[Saved entries]
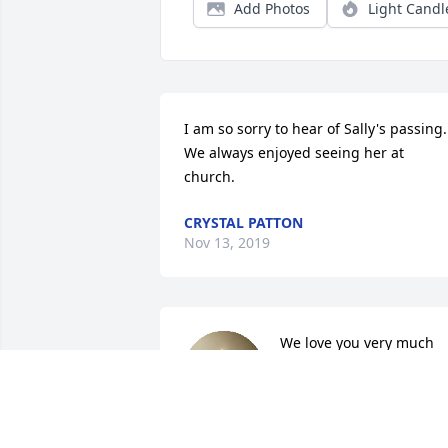
Add Photos
Light Candl
I am so sorry to hear of Sally's passing. 
We always enjoyed seeing her at 
church.
CRYSTAL PATTON
Nov 13, 2019
We love you very much 
and always enjoyed your 
visits to Colorado and 
Arizona. You were a 
wonderful sister-in-law and Aunt and 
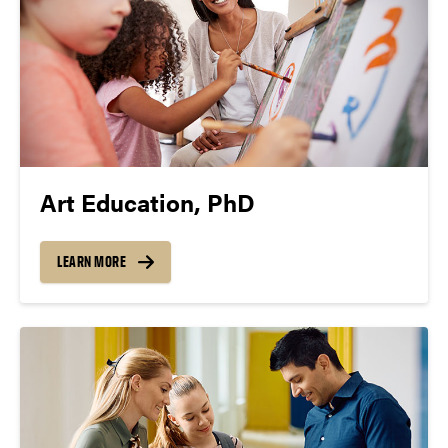
Art Education, PhD
LEARN MORE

Task item
Without the pictures, transcribe the lines from the one containing "Light Candl" through the end of the data, exactly and only those.

Reply to the task
Light Candl
I am so sorry to hear of Sally's passing. 
We always enjoyed seeing her at 
church.
CRYSTAL PATTON
Nov 13, 2019
We love you very much 
and always enjoyed your 
visits to Colorado and 
Arizona. You were a 
wonderful sister-in-law and Aunt and 
Art Education, PhD
LEARN MORE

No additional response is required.